--- RECORD EXTRACTS Enclosed Below ---

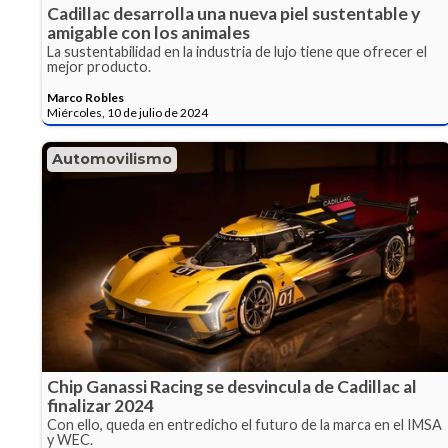
Cadillac desarrolla una nueva piel sustentable y
amigable con los animales
La sustentabilidad en la industria de lujo tiene que ofrecer el
mejor producto.
Marco Robles
Miércoles, 10 de julio de 2024
Automovilismo
Chip Ganassi Racing se desvincula de Cadillac al
finalizar 2024
Con ello, queda en entredicho el futuro de la marca en el IMSA
y WEC.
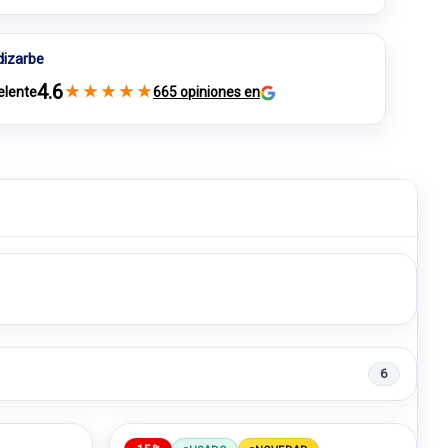
dizarbe
4.6
★
★
★
★
★
elente
665 opiniones en
6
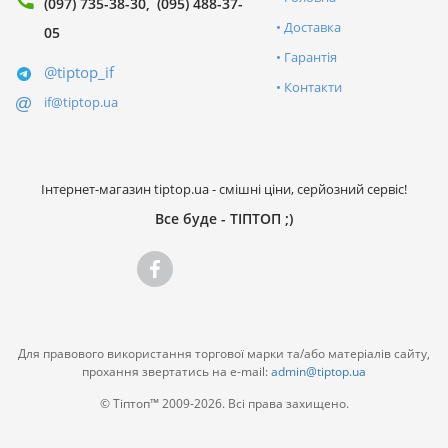
(097) 735-38-30
(095) 488-37-
Доставка
05
Гарантія
@tiptop_if
Контакти
if@tiptop.ua
Інтернет-магазин tiptop.ua - смішні ціни, серйозний сервіс!
Все буде - ТІПТОП ;)
Для правового використання торгової марки та/або матеріалів сайту,
прохання звертатись на e-mail:
admin@tiptop.ua
© Тіптоп™ 2009-2026. Всі права захищено.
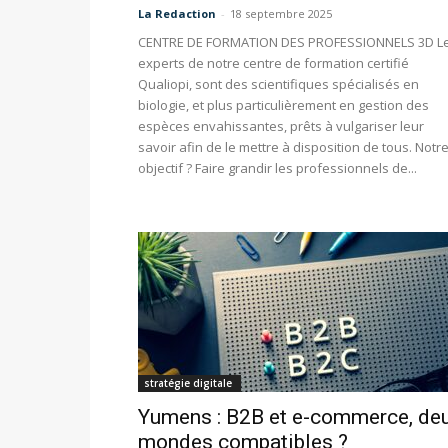
La Redaction
-
18 septembre 2025
CENTRE DE FORMATION DES PROFESSIONNELS 3D L
experts de notre centre de formation certifié
Qualiopi, sont des scientifiques spécialisés en
biologie, et plus particulièrement en gestion des
espèces envahissantes, prêts à vulgariser leur
savoir afin de le mettre à disposition de tous. Notr
objectif ? Faire grandir les professionnels de...
stratégie digitale
Yumens : B2B et e-commerce, de
mondes compatibles ?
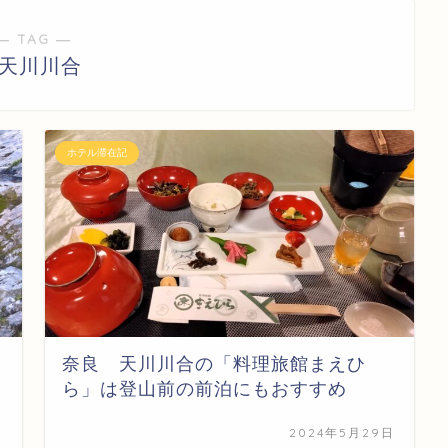
― TAG ―
#天川川合
ホテル滞在記
奈良 天川川合の「料理旅館まえひ
ら」は登山前の前泊にもおすすめ
日
2024年5月29日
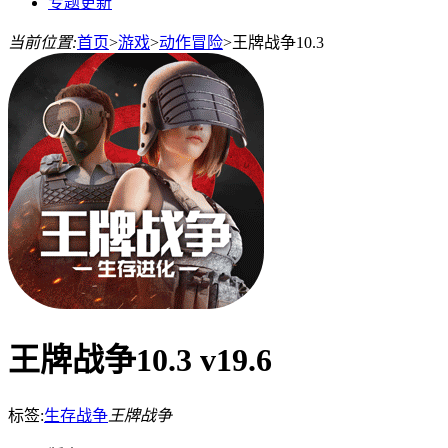
专题更新
当前位置:
首页
>
游戏
>
动作冒险
>
王牌战争10.3
王牌战争10.3 v19.6
标签:
生存战争
王牌战争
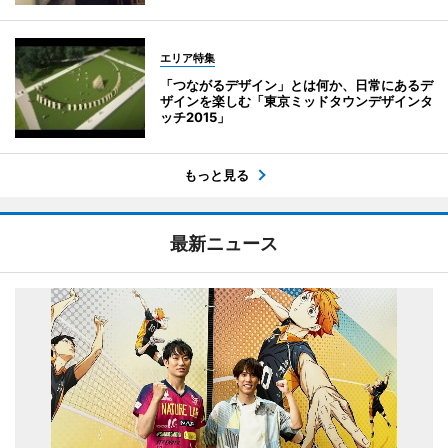
エリア特集
「つながるデザイン」とは何か、日常にあるデ
ザインを楽しむ「東京ミッドタウンデザインタ
ッチ2015」
もっと見る
最新ニュース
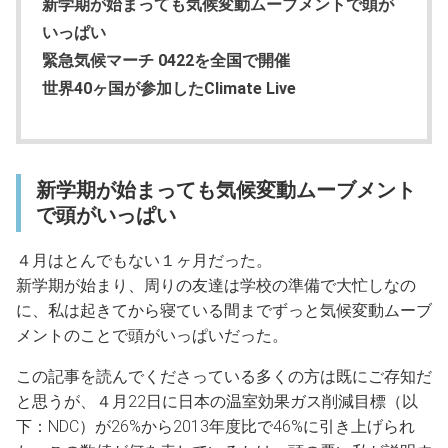
新学期が始まっても気候変動ムーブメントで頭が
いっぱい
緊急気候マーチ 0422を全国で開催
世界40ヶ国が参加したClimate Live
新学期が始まっても気候変動ムーブメント
で頭がいっぱい
４月はとんでもない１ヶ月だった。
新学期が始まり、周りの友達は学校の準備で大忙しなの
に、私は起きてから寝ている間までずっと気候変動ムーブ
メントのことで頭がいっぱいだった。
この記事を読んでくださっている多くの方は既にご存知だ
と思うが、４月22日に日本の温室効果ガス削減目標（以
下：NDC）が26%から2013年度比で46%に引き上げられ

--- End of Enclosed RECORD EXTRACTS ---

▶ _TASK OBJECTIVE_: Copy out exactly the lines from the line with "この記事を読んでくださっている多くの方は既にご存知だ" to the end of the listing, including both of those lines, and give nothing else.

▶ _YOUR RESPONSE_:
この記事を読んでくださっている多くの方は既にご存知だ
と思うが、４月22日に日本の温室効果ガス削減目標（以
下：NDC）が26%から2013年度比で46%に引き上げられ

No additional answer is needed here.